メルケル独首相は二日、独議会で「G8サミットは、時代遅れ。国際経済の未来を論じるには、ブラジルのリードで結成されたG20が理想的だ」と述べた。
イタリアで開催されるG8サミットは、米国で九月開催予定の第三回G20の準備会議トーク・ショーになりそうだと、ホワイト・ハウスのマイケル・フローマン国際経済担当官がいった。
ロンドンとピッツバーグで開催された二回のG20は月並みのG8とは異なり、問題の核心を突いた的確な審議が行われたと、オバマ大統領を交えた非公式会議で同担当官が言及した。
G8終焉とG20格上げが成れば、ブラジル外務省の希望通り。G20サミットとなれば、ブラジルが国際経済の自称指導者として座長席にしゃしゃり出る。お鉢が回るのは、ブラジルが期待していたところだ。
イタリアでは、二つの国際会議が催される。

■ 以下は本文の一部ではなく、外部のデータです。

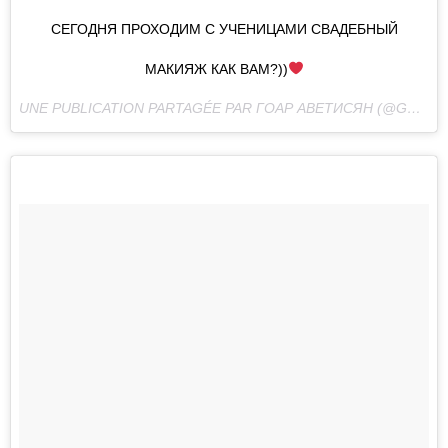
СЕГОДНЯ ПРОХОДИМ С УЧЕНИЦАМИ СВАДЕБНЫЙ
МАКИЯЖ КАК ВАМ?))
UNE PUBLICATION PARTAGÉE PAR ГОАР АВЕТИСЯН (@GOAR_AVETISYAN) LE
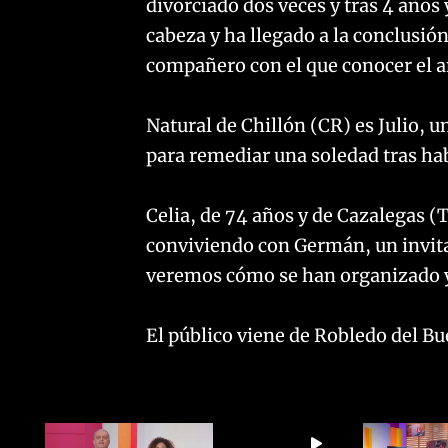
divorciado dos veces y tras 4 años
cabeza y ha llegado a la conclusió
compañero con el que conocer el a
Natural de Chillón (CR) es Julio, u
para remediar una soledad tras habl
Celia, de 74 años y de Cazalegas (
conviviendo con Germán, un invit
veremos cómo se han organizado y c
El público viene de Robledo del Bu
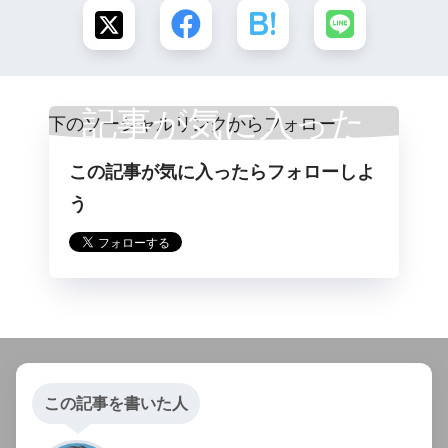
記事が気に入った
この記事が気に入ったらフォローしよ
らフォロー
う
この記事を書いた人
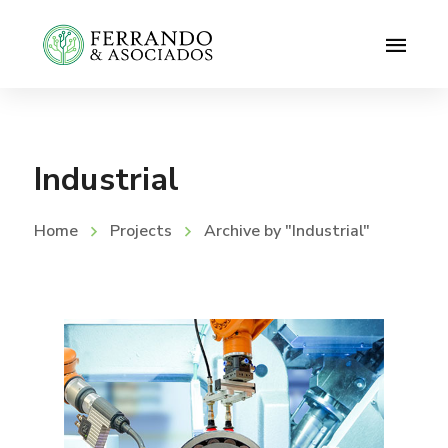
Industrial
Home
Projects
Archive by "Industrial"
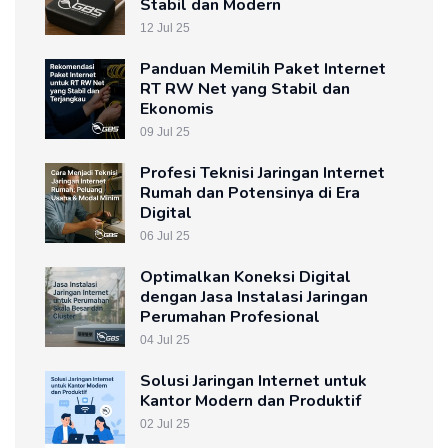
Stabil dan Modern
12 Jul 25
Panduan Memilih Paket Internet
RT RW Net yang Stabil dan
Ekonomis
09 Jul 25
Profesi Teknisi Jaringan Internet
Rumah dan Potensinya di Era
Digital
06 Jul 25
Optimalkan Koneksi Digital
dengan Jasa Instalasi Jaringan
Perumahan Profesional
04 Jul 25
Solusi Jaringan Internet untuk
Kantor Modern dan Produktif
02 Jul 25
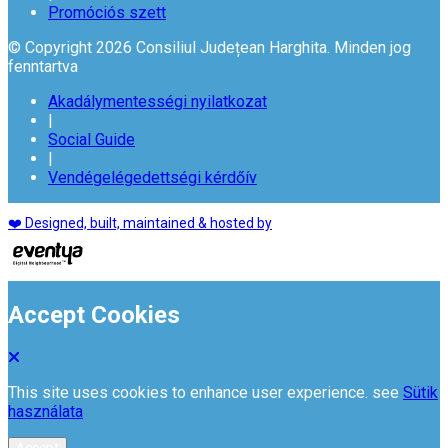
Promóciós szett
© Copyright 2026 Consiliul Județean Harghita. Minden jog
fenntartva
Akadálymentességi nyilatkozat
|
Social Guide
|
Vendégelégedettségi kérdőív
❤️ Designed, built, maintained & hosted by
Accept Cookies
This site uses cookies to enhance user experience. see
Sütik
használata
Accept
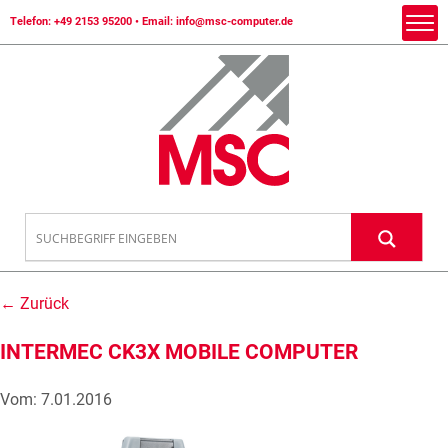
Telefon:
+49 2153 95200
• Email:
info@msc-computer.de
← Zurück
INTERMEC CK3X MOBILE COMPUTER
Vom: 7.01.2016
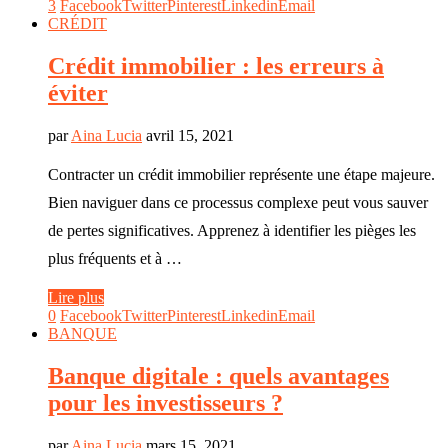
3
Facebook
Twitter
Pinterest
Linkedin
Email
CRÉDIT
Crédit immobilier : les erreurs à
éviter
par
Aina Lucia
avril 15, 2021
Contracter un crédit immobilier représente une étape majeure.
Bien naviguer dans ce processus complexe peut vous sauver
de pertes significatives. Apprenez à identifier les pièges les
plus fréquents et à …
Lire plus
0
Facebook
Twitter
Pinterest
Linkedin
Email
BANQUE
Banque digitale : quels avantages
pour les investisseurs ?
par
Aina Lucia
mars 15, 2021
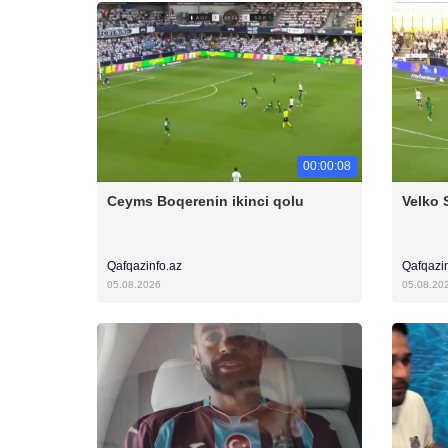
00:00:08
Ceyms Boqerenin ikinci qolu
Velko 
Qafqazinfo.az
Qafqazi
05.08.2026
05.08.20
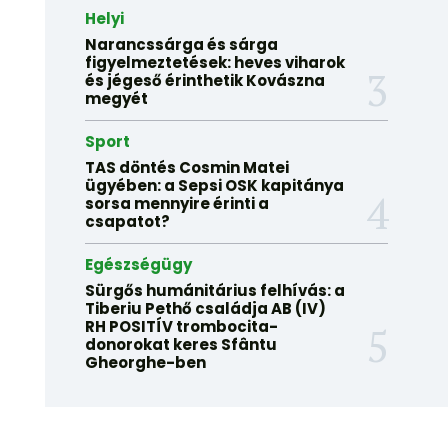
Helyi
Narancssárga és sárga
figyelmeztetések: heves viharok
és jégeső érinthetik Kovászna
megyét
Sport
TAS döntés Cosmin Matei
ügyében: a Sepsi OSK kapitánya
sorsa mennyire érinti a
csapatot?
Egészségügy
Sürgős humánitárius felhívás: a
Tiberiu Pethő családja AB (IV)
RH POSITÍV trombocita-
donorokat keres Sfântu
Gheorghe-ben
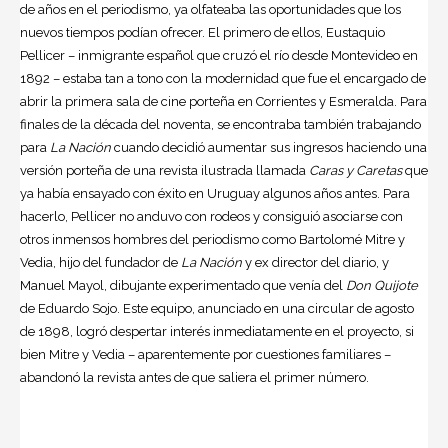
de años en el periodismo, ya olfateaba las oportunidades que los
nuevos tiempos podían ofrecer. El primero de ellos, Eustaquio
Pellicer – inmigrante español que cruzó el río desde Montevideo en
1892 – estaba tan a tono con la modernidad que fue el encargado de
abrir la primera sala de cine porteña en Corrientes y Esmeralda. Para
finales de la década del noventa, se encontraba también trabajando
para
La Nación
cuando decidió aumentar sus ingresos haciendo una
versión porteña de una revista ilustrada llamada
Caras y Caretas
que
ya había ensayado con éxito en Uruguay algunos años antes. Para
hacerlo, Pellicer no anduvo con rodeos y consiguió asociarse con
otros inmensos hombres del periodismo como Bartolomé Mitre y
Vedia, hijo del fundador de
La Nación
y ex director del diario, y
Manuel Mayol, dibujante experimentado que venía del
Don Quijote
de Eduardo Sojo. Este equipo, anunciado en una circular de agosto
de 1898, logró despertar interés inmediatamente en el proyecto, si
bien Mitre y Vedia – aparentemente por cuestiones familiares –
abandonó la revista antes de que saliera el primer número.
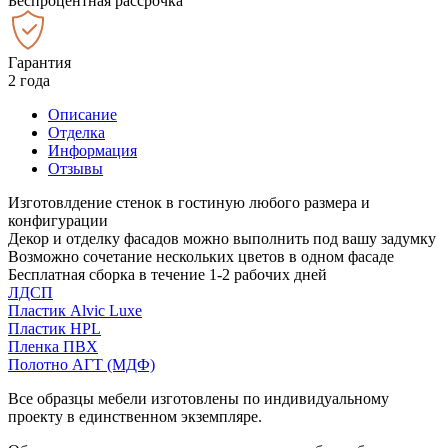
Беспроцентная рассрочка
Гарантия
2 года
Описание
Отделка
Информация
Отзывы
Изготовлдение стенок в гостиную любого размера и
конфигурации
Декор и отделку фасадов можно выполнить под вашу задумку
Возможно сочетание нескольких цветов в одном фасаде
Бесплатная сборка в течение 1-2 рабочих дней
ЛДСП
Пластик Alvic Luxe
Пластик HPL
Пленка ПВХ
Полотно АГТ (МДФ)
Все образцы мебели изготовлены по индивидуальному
проекту в единственном экземпляре.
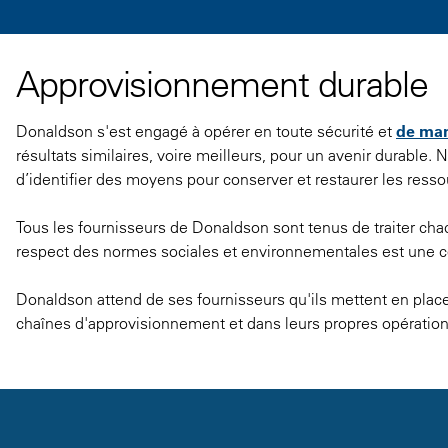
Approvisionnement durable
Donaldson s'est engagé à opérer en toute sécurité et
de man
résultats similaires, voire meilleurs, pour un avenir durable.
d’identifier des moyens pour conserver et restaurer les resso
Tous les fournisseurs de Donaldson sont tenus de traiter chacu
respect des normes sociales et environnementales est une co
Donaldson attend de ses fournisseurs qu'ils mettent en place 
chaînes d'approvisionnement et dans leurs propres opération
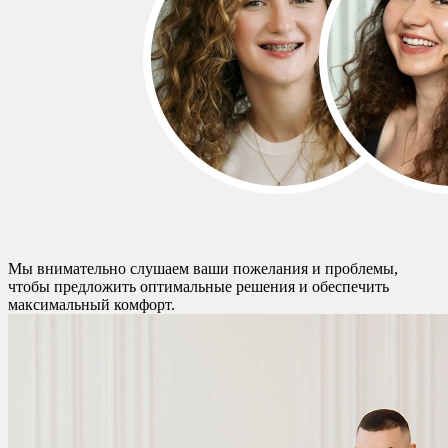
Мы внимательно слушаем ваши пожелания и проблемы,
чтобы предложить оптимальные решения и обеспечить
максимальный комфорт.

G8とG5+1(ブラジルと中国、インド、メキシコ、南アフリカ、エジプト)だ。ここでブラジルはイラン問題で顔を売る。オバマ米大統領が顔を出す所は全て、イランが中心議題になる。
ホルムス海峡は、国際経済の急所。G8は二つの国際会議開催前に非公式会合を開き、イラン問題で先手を打つ考えらしい。ルーラ大統領がイラン選挙に敗れた野党の抗議は、負け犬の弁明だと位置付けたからだ。
イランに関しては、ブラジルと欧米の間に大きな見解差がある。中国もアハマジネジャド支持。後は、米国とロシアの出方だ。イタリア・サミット前夜祭は、二派の旗印が鮮明となった。